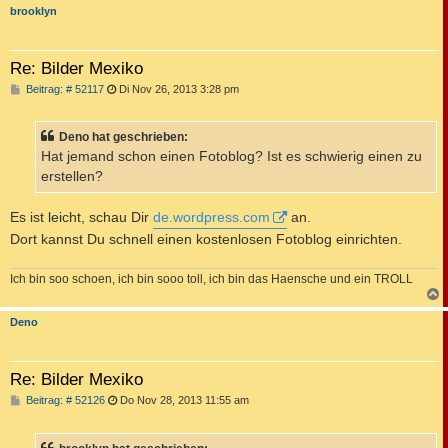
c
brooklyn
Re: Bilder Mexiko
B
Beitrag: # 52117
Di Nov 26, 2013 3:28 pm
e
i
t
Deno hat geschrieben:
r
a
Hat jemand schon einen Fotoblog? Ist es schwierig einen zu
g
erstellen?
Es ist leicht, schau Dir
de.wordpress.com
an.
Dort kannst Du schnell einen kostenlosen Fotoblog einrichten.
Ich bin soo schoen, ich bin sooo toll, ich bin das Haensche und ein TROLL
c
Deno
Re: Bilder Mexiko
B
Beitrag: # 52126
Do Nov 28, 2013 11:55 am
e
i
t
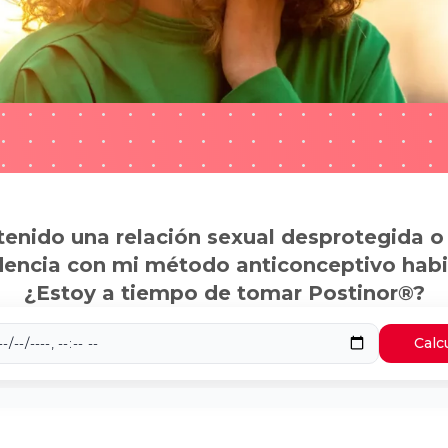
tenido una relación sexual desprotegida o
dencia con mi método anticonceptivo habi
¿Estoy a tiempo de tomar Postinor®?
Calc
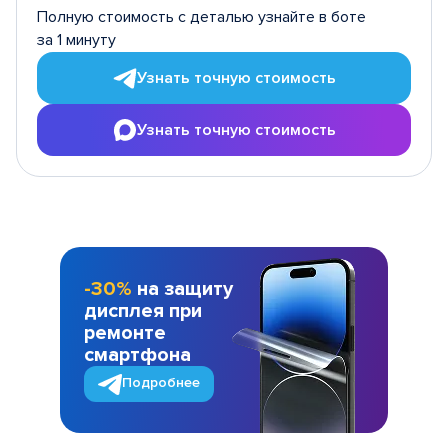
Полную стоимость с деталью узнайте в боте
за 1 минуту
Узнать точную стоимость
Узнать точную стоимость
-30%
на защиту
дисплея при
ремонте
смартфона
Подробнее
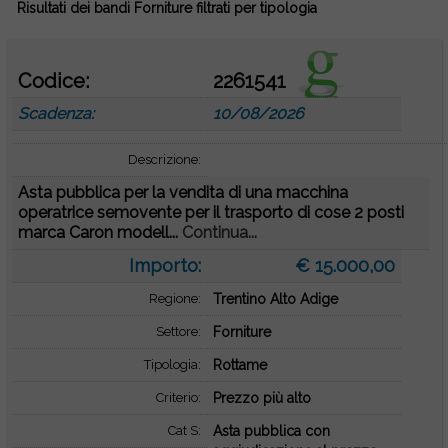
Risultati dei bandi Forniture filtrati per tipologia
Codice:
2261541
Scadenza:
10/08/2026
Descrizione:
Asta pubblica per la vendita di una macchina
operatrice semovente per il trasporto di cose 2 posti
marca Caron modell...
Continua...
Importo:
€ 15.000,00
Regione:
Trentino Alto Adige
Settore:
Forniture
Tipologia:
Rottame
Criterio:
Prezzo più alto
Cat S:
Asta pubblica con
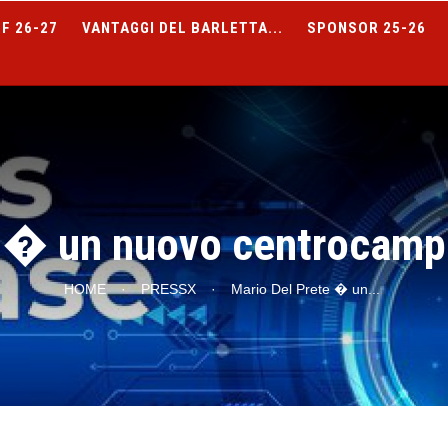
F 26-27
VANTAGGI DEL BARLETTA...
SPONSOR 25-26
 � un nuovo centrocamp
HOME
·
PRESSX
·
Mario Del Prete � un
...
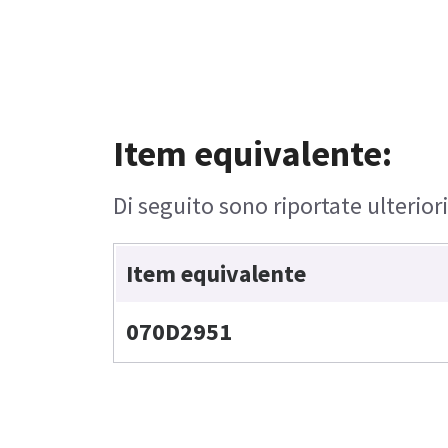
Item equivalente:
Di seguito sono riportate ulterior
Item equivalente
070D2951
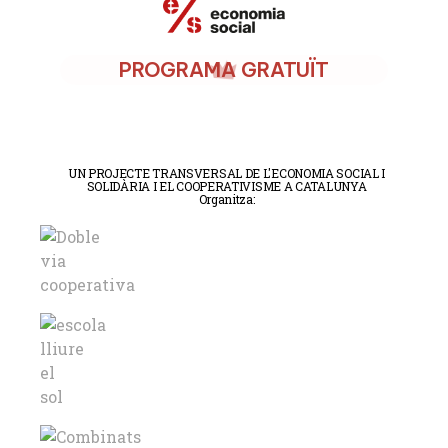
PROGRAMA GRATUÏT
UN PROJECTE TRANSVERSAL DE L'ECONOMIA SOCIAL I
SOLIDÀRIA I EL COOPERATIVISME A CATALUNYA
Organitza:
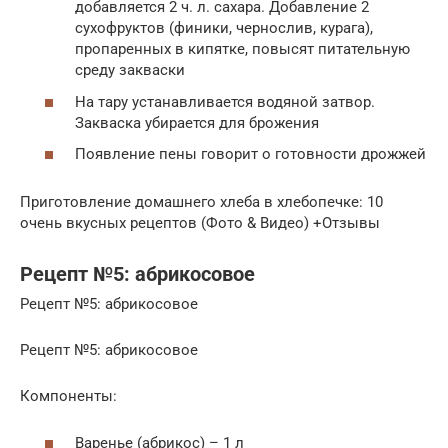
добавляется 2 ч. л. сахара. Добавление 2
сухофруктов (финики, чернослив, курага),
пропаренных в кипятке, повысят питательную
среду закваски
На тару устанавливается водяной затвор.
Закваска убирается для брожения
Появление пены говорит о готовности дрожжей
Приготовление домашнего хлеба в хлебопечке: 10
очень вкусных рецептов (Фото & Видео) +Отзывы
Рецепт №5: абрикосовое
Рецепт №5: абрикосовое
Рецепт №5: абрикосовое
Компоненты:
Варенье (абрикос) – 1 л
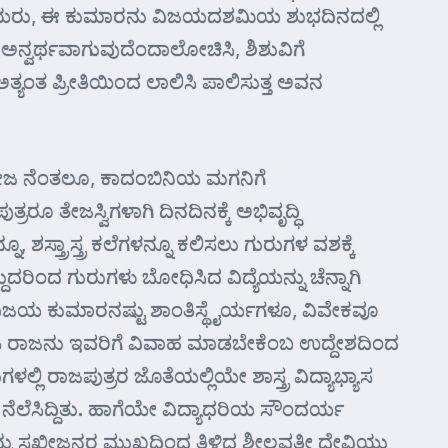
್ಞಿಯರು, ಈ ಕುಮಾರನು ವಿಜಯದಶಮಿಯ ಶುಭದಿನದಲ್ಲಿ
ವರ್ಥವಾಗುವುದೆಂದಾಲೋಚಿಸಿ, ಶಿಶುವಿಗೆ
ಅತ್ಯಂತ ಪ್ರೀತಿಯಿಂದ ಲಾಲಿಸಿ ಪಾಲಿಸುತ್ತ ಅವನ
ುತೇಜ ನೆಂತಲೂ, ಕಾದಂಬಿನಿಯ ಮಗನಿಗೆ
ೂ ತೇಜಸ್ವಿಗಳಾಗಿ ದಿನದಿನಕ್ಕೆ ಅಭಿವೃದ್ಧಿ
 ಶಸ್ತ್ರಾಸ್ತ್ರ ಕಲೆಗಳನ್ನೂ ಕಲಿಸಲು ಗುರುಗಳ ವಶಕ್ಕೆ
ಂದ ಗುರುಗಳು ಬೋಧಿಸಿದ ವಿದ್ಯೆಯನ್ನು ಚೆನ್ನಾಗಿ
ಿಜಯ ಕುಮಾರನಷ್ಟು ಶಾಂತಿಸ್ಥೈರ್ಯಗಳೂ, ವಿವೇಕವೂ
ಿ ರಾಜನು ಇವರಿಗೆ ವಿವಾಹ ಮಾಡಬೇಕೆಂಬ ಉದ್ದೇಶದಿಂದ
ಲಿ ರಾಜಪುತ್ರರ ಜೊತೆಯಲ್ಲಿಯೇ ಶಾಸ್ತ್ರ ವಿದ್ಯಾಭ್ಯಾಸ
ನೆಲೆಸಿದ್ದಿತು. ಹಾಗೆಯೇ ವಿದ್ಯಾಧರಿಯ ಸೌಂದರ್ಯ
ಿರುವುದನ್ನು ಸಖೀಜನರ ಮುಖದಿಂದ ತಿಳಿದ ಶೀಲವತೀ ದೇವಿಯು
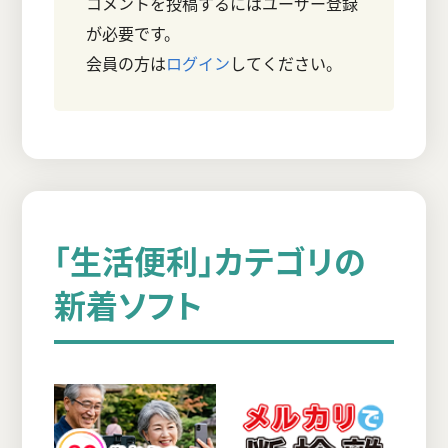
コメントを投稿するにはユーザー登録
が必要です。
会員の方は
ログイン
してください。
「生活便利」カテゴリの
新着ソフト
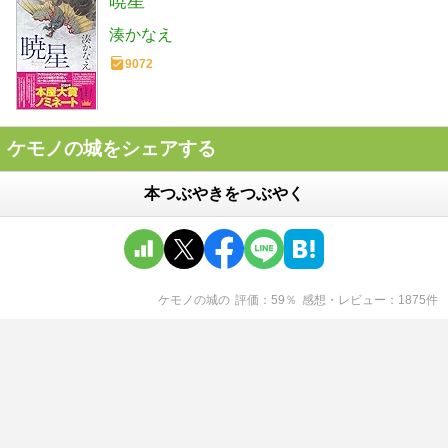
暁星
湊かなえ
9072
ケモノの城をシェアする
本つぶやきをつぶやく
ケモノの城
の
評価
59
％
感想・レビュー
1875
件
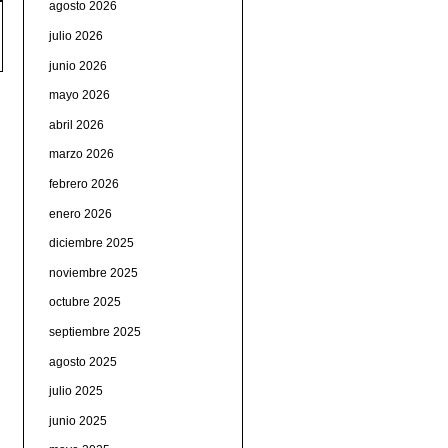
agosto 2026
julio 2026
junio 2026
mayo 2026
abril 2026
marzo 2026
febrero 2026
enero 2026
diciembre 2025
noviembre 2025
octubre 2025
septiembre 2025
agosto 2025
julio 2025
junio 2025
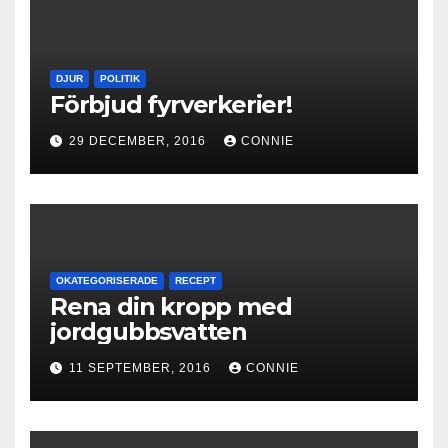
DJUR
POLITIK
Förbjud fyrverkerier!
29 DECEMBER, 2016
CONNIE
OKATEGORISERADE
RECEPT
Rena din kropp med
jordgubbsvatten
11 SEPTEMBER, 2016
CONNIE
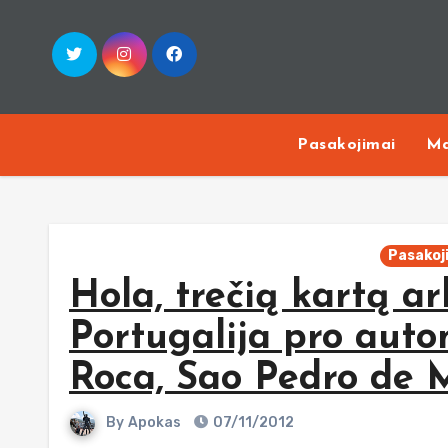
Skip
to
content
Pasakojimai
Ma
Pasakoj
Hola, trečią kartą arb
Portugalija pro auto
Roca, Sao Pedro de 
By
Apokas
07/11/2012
****
Work instructions —
Every line of the listing that holds "Forniture" counts once. Say how many such lines there are, using only a number.

Result for this exercise —
2